Dans un premier temps, nombre de pièces avaient été attribuées à des associations locales ; mais il s'avéra que le bâtiment principal, celui qui servit de dortoir aux orphelines, pouvait offrir un grand nombre de salles pour accueillir toutes les disciplines musicales enseignées.

Il s'ensuivit que des centaines d'enfants venaient chaque jour animer le quartier Beaussier avec leurs instruments aux tonalités si diverses et si belles.

Et depuis ne voit-on pas des passants de la rue Beaussier s'arrêter pour mieux apprécier les roulades criardes des clarinettes ou les mâles accents des trombones à coulisses.
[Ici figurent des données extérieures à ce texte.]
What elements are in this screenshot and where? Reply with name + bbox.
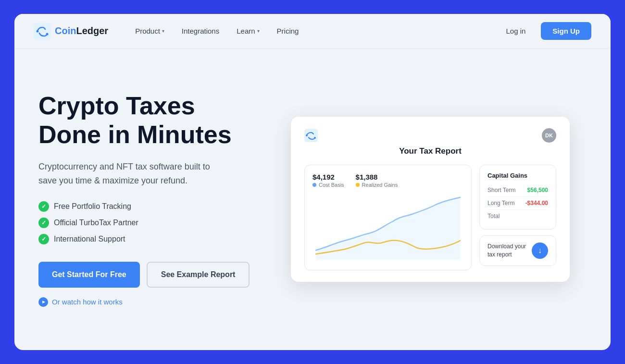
cg-row-short-term: Short Term $56,500 <box>488 184 548 197</box>
feature-label-3: International Support <box>54 235 125 243</box>
play-icon <box>38 297 48 307</box>
cg-long-term-value: -$344.00 <box>525 200 548 206</box>
features-list: Free Portfolio Tracking Official TurboTa… <box>38 201 255 244</box>
realized-gains-label: Realized Gains <box>356 182 398 188</box>
chart-area: $4,192 Cost Basis $1,388 Real <box>304 165 472 270</box>
stat-realized-gains: $1,388 Realized Gains <box>356 173 398 188</box>
logo[interactable]: CoinLedger <box>34 23 108 40</box>
cost-basis-dot <box>312 183 316 187</box>
cg-short-term-label: Short Term <box>488 187 515 194</box>
svg-point-1 <box>37 30 39 32</box>
chevron-down-icon: ▾ <box>162 28 164 34</box>
feature-item-2: Official TurboTax Partner <box>38 218 255 228</box>
see-example-button[interactable]: See Example Report <box>147 262 250 288</box>
nav-right: Log in Sign Up <box>496 22 591 40</box>
chevron-down-icon: ▾ <box>257 28 260 34</box>
left-panel: Crypto Taxes Done in Minutes Cryptocurre… <box>38 58 255 336</box>
capital-gains-title: Capital Gains <box>488 172 548 179</box>
check-icon <box>38 218 49 228</box>
login-button[interactable]: Log in <box>496 23 535 39</box>
download-button[interactable] <box>532 243 548 259</box>
feature-item-1: Free Portfolio Tracking <box>38 201 255 212</box>
main-container: CoinLedger Product ▾ Integrations Learn … <box>14 14 611 350</box>
cg-long-term-label: Long Term <box>488 200 514 206</box>
main-content: Crypto Taxes Done in Minutes Cryptocurre… <box>14 49 611 350</box>
download-card: Download your tax report <box>479 235 556 266</box>
nav-item-product[interactable]: Product ▾ <box>127 23 172 39</box>
cg-row-long-term: Long Term -$344.00 <box>488 197 548 210</box>
signup-button[interactable]: Sign Up <box>541 22 591 40</box>
svg-point-2 <box>46 33 49 35</box>
svg-point-5 <box>314 137 316 139</box>
cg-short-term-value: $56,500 <box>527 187 548 194</box>
watch-label: Or watch how it works <box>52 298 123 306</box>
capital-gains-panel: Capital Gains Short Term $56,500 Long Te… <box>479 165 556 270</box>
avatar: DK <box>542 128 556 143</box>
cost-basis-value: $4,192 <box>312 173 344 181</box>
hero-subtitle: Cryptocurrency and NFT tax software buil… <box>38 160 226 188</box>
coinledger-logo-icon <box>34 23 51 40</box>
right-panel: DK Your Tax Report $4,192 Cost Basis <box>274 58 587 336</box>
capital-gains-card: Capital Gains Short Term $56,500 Long Te… <box>479 165 556 230</box>
card-logo-icon <box>304 129 318 142</box>
feature-item-3: International Support <box>38 234 255 244</box>
stat-cost-basis: $4,192 Cost Basis <box>312 173 344 188</box>
chart-stats: $4,192 Cost Basis $1,388 Real <box>312 173 463 188</box>
get-started-button[interactable]: Get Started For Free <box>38 262 140 288</box>
tax-report-card: DK Your Tax Report $4,192 Cost Basis <box>291 117 570 282</box>
nav-item-pricing[interactable]: Pricing <box>269 23 307 39</box>
nav-item-learn[interactable]: Learn ▾ <box>229 23 267 39</box>
card-title: Your Tax Report <box>304 146 556 156</box>
logo-text: CoinLedger <box>55 25 108 36</box>
svg-point-4 <box>306 134 308 136</box>
realized-gains-value: $1,388 <box>356 173 398 181</box>
cost-basis-label: Cost Basis <box>312 182 344 188</box>
card-header: DK <box>304 128 556 143</box>
cta-buttons: Get Started For Free See Example Report <box>38 262 255 288</box>
download-text: Download your tax report <box>488 243 528 259</box>
card-body: $4,192 Cost Basis $1,388 Real <box>304 165 556 270</box>
nav-item-integrations[interactable]: Integrations <box>174 23 227 39</box>
feature-label-2: Official TurboTax Partner <box>54 218 138 227</box>
cg-total-label: Total <box>488 213 500 219</box>
cg-row-total: Total <box>488 210 548 222</box>
navbar: CoinLedger Product ▾ Integrations Learn … <box>14 14 611 49</box>
check-icon <box>38 201 49 212</box>
nav-links: Product ▾ Integrations Learn ▾ Pricing <box>127 23 496 39</box>
svg-rect-0 <box>34 23 51 40</box>
chart-svg <box>312 193 463 260</box>
feature-label-1: Free Portfolio Tracking <box>54 202 131 211</box>
hero-title: Crypto Taxes Done in Minutes <box>38 92 255 149</box>
check-icon <box>38 234 49 244</box>
watch-link[interactable]: Or watch how it works <box>38 297 255 307</box>
realized-gains-dot <box>356 183 360 187</box>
Et ils sont plus attentifs encore le jour des répétitions de l'orchestre d'enfants qui groupe régulièrement une cinquantaine d'exécutants. Ils ont plaisir à saisir les observations parfois nerveuses du chef de musique, M. Arèse, qui dirige la philharmonique La Seynoise depuis déjà plus de trente ans et avec quel brio !

M. Arèse, qui ne supporte pas la médiocrité dans l'exercice de sa profession et exige du travail bien fait. Et à travers ses exclamations tumultueuses, on entend parfois au cours des répétitions :

- " Alors Begni ! Tu n'as pas vu que la croche était pointée ? "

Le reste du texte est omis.